Task brief = Only lines containing the word "Open" belong in the answer; copy each one from the records.

Page segmentation data
++++++
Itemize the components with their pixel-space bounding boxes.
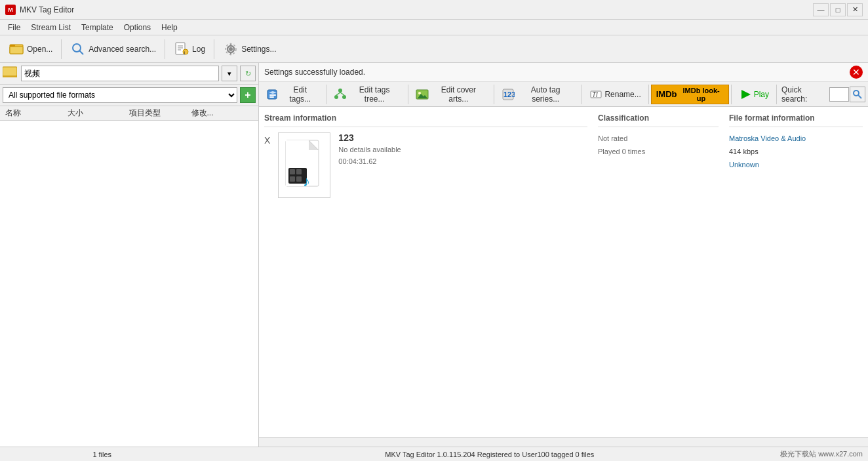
brand-info: 极光下载站 www.x27.com xyxy=(780,449,863,459)
right-content: Stream information X xyxy=(259,107,868,437)
maximize-button[interactable]: □ xyxy=(830,3,846,16)
rt-sep-4 xyxy=(582,85,582,104)
svg-point-22 xyxy=(334,95,338,99)
files-count: 1 files xyxy=(5,451,199,458)
log-button[interactable]: i Log xyxy=(168,38,211,60)
stream-column: Stream information X xyxy=(264,112,587,198)
folder-icon xyxy=(3,66,18,81)
file-format-column: File format information Matroska Video &… xyxy=(719,112,863,198)
edit-cover-icon xyxy=(416,88,429,101)
open-button[interactable]: Open... xyxy=(3,38,58,60)
menu-template[interactable]: Template xyxy=(76,22,119,33)
edit-cover-label: Edit cover arts... xyxy=(431,85,486,104)
play-button[interactable]: Play xyxy=(734,85,774,104)
right-panel: Settings successfully loaded. ✕ Edit tag… xyxy=(259,63,868,447)
folder-refresh-btn[interactable]: ↻ xyxy=(240,66,256,81)
folder-dropdown-btn[interactable]: ▾ xyxy=(222,66,237,81)
menu-file[interactable]: File xyxy=(3,22,26,33)
svg-point-34 xyxy=(854,90,859,96)
status-close-button[interactable]: ✕ xyxy=(850,66,863,79)
settings-button[interactable]: Settings... xyxy=(217,38,282,60)
rt-sep-1 xyxy=(326,85,326,104)
folder-bar: ▾ ↻ xyxy=(0,63,258,85)
bitrate: 414 kbps xyxy=(729,146,863,159)
classification-header: Classification xyxy=(598,112,719,127)
app-title: MKV Tag Editor xyxy=(20,5,813,14)
menu-options[interactable]: Options xyxy=(119,22,156,33)
play-count: Played 0 times xyxy=(598,146,719,159)
rename-button[interactable]: TI Rename... xyxy=(584,85,646,104)
svg-rect-41 xyxy=(290,169,295,174)
quick-search-button[interactable] xyxy=(850,87,865,102)
search-icon xyxy=(70,41,86,57)
rt-sep-6 xyxy=(731,85,732,104)
stream-item: X xyxy=(264,132,587,198)
status-bar: 1 files MKV Tag Editor 1.0.115.204 Regis… xyxy=(0,447,868,461)
stream-no-details: No details available xyxy=(338,144,587,156)
quick-search-input[interactable] xyxy=(829,87,849,102)
separator-3 xyxy=(214,39,214,59)
menu-bar: File Stream List Template Options Help xyxy=(0,20,868,35)
stream-duration: 00:04:31.62 xyxy=(338,156,587,168)
filter-select[interactable]: All supported file formats xyxy=(3,87,237,103)
horizontal-scrollbar[interactable] xyxy=(259,437,868,447)
classification-info: Not rated Played 0 times xyxy=(598,132,719,159)
file-format-header: File format information xyxy=(729,112,863,127)
svg-text:123: 123 xyxy=(503,90,515,98)
stream-header: Stream information xyxy=(264,112,587,127)
rating: Not rated xyxy=(598,132,719,146)
svg-rect-43 xyxy=(290,176,295,182)
play-icon xyxy=(739,88,752,101)
rt-sep-3 xyxy=(494,85,494,104)
svg-point-21 xyxy=(338,89,342,92)
menu-stream-list[interactable]: Stream List xyxy=(26,22,76,33)
settings-icon xyxy=(223,41,239,57)
menu-help[interactable]: Help xyxy=(156,22,183,33)
rename-icon: TI xyxy=(589,88,602,101)
toolbar: Open... Advanced search... i Log xyxy=(0,35,868,63)
edit-tags-tree-icon xyxy=(334,88,347,101)
svg-text:TI: TI xyxy=(592,91,598,98)
imdb-button[interactable]: IMDb IMDb look-up xyxy=(651,85,729,104)
edit-tags-tree-button[interactable]: Edit tags tree... xyxy=(328,85,406,104)
svg-point-11 xyxy=(229,47,233,51)
stream-remove-btn[interactable]: X xyxy=(264,135,270,146)
stream-details: No details available 00:04:31.62 xyxy=(338,144,587,167)
svg-rect-16 xyxy=(3,67,17,76)
svg-line-4 xyxy=(79,50,83,54)
stream-info: 123 No details available 00:04:31.62 xyxy=(338,132,587,167)
auto-tag-label: Auto tag series... xyxy=(517,85,574,104)
svg-rect-44 xyxy=(296,176,302,182)
svg-point-23 xyxy=(342,95,346,99)
window-controls: — □ ✕ xyxy=(813,3,863,16)
app-info: MKV Tag Editor 1.0.115.204 Registered to… xyxy=(199,451,781,458)
search-button[interactable]: Advanced search... xyxy=(64,38,162,60)
file-list-header: 名称 大小 项目类型 修改... xyxy=(0,106,258,121)
status-top: Settings successfully loaded. ✕ xyxy=(259,63,868,82)
close-button[interactable]: ✕ xyxy=(847,3,863,16)
extra-info: Unknown xyxy=(729,159,863,172)
edit-cover-button[interactable]: Edit cover arts... xyxy=(410,85,492,104)
col-modified: 修改... xyxy=(191,108,254,119)
auto-tag-button[interactable]: 123 Auto tag series... xyxy=(496,85,580,104)
svg-point-27 xyxy=(418,92,421,94)
svg-line-25 xyxy=(340,92,344,95)
left-panel: ▾ ↻ All supported file formats + 名称 大小 项… xyxy=(0,63,259,447)
svg-rect-1 xyxy=(10,47,23,54)
edit-tags-button[interactable]: Edit tags... xyxy=(262,85,324,104)
play-label: Play xyxy=(754,90,769,99)
minimize-button[interactable]: — xyxy=(813,3,829,16)
right-toolbar: Edit tags... Edit tags tree... xyxy=(259,82,868,107)
open-label: Open... xyxy=(27,45,52,54)
file-list xyxy=(0,121,258,447)
title-bar: M MKV Tag Editor — □ ✕ xyxy=(0,0,868,20)
filter-add-btn[interactable]: + xyxy=(240,87,256,103)
settings-label: Settings... xyxy=(241,45,276,54)
svg-rect-20 xyxy=(269,96,274,98)
stream-title: 123 xyxy=(338,132,587,143)
filter-bar: All supported file formats + xyxy=(0,85,258,106)
svg-rect-2 xyxy=(10,45,15,47)
folder-input[interactable] xyxy=(21,66,219,81)
edit-tags-tree-label: Edit tags tree... xyxy=(349,85,401,104)
search-label: Advanced search... xyxy=(89,45,156,54)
++++++
Task result =
open-button[interactable]: Open... xyxy=(3,38,58,60)
toolbar: Open... Advanced search... i Log xyxy=(0,35,868,63)
open-label: Open... xyxy=(27,45,52,54)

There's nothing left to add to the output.